Reviews for 11 Birthdays


Booklist Reviews 2008 December #2
"*Starred Review* Amanda and Leo, born on the same day, have celebrated their birthdays together for 10 years. Still feeling hurt from an unkind remark Leo made at last year s party, Amanda spends her eleventh birthday without her now-estranged friend to share the fun. In the days that follow, both Amanda and Leo discover that they are caught in a time loop, waking up each morning to find themselves repeating their eleventh birthdays. They soon renew their friendship and begin to experiment by making different choices throughout the day, partly for the thrill of acting without long-term consequences and partly from their fear of never escaping this mysterious time trap. From the double-entendre title to the solid character portrayals to the clarity and wit of the writing, this novel offers a fresh twist on the familiar themes of middle-grade family and school dynamics. The mysterious power that rewinds time eventually seems less important than the power that Amanda finds within herself. Emboldened by the idea of daily do-overs, she discovers that small changes in her attitude and actions result in sometimes-subtle, sometimes-monumental shifts in results for herself, her family, and her friends. A rewarding choice for readers and a natural for booktalks and discussion groups." Copyright 2008 Booklist Reviews.

----------------------
Kirkus Reviews 2008 December #2
In this slow-paced middle-school friendship saga, mildly spiced with a bit of fantasy, readers meet Amanda and Leo, best friends who have spent every birthday together since day one. That is, until their tenth birthday party, at which Amanda happens to overhear Leo talking her down to some classmates. In an extreme overreaction, she flees the party and cuts Leo out of her life. Implausibly, Amanda's grudge endures for an entire year, and she finds herself, stubborn and miserable, celebrating her 11th birthday alone. She muddles through a rotten day only to discover that she has to relive it, literally, over and over. When Amanda learns that Leo is likewise stuck, the former friends join forces, learning that dramatic consequences result from their smallest actions and discovering, in a somewhat contrived conclusion, what an old feud, an enchantment and the apple grove long since replaced by the town mall have to do with their extraordinary friendship.

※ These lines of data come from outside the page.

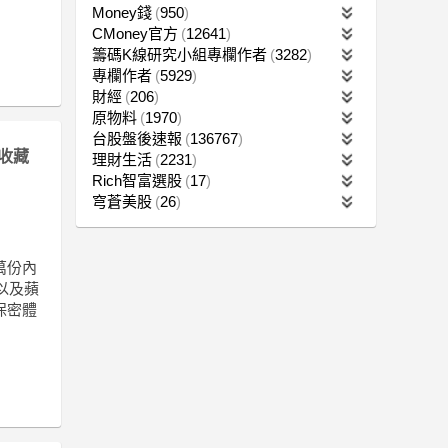
Money錢
950
CMoney官方
12641
籌碼K線研究小組專欄作者
3282
專欄作者
5929
財經
206
原物料
1970
台股盤後速報
136767
收藏
理財生活
2231
Rich智富選股
17
穹蒼美股
26
0萬份內
，以及蘋
保密體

The commendable focus on a boy/girl friendship is somewhat offset by the flatness of the individual characters, particularly Leo. (Fiction. 8-12) Copyright Kirkus 2008 Kirkus/BPI Communications.All rights reserved.

----------------------
Publishers Weekly Reviews 2008 December #4

Like a Groundhog Day for middle grade readers, Mass's (Every Soul a Star) winning story features a girl seemingly trapped in her 11th birthday. Amanda seems doomed to relive her failed try-out for the gymnastics team, her mother being fired from her job and, worst of all, the party that even her best friend leaves early--to go to the party hosted by her former friend, Leo. The two have celebrated every previous birthday together (they were born on the same day), but a misunderstanding on their 10th has gone unresolved. After several repeats of the day, Amanda and Leo realize they are in this mess together and must work as a team. Girls will relate to Amanda's insecurities, and the confidence and insights she gains will resonate with them. Mass's expertise with pacing keeps the story moving at a lively clip, and her understanding of this age group is as finely honed as ever. Ages 9-12. (Jan.)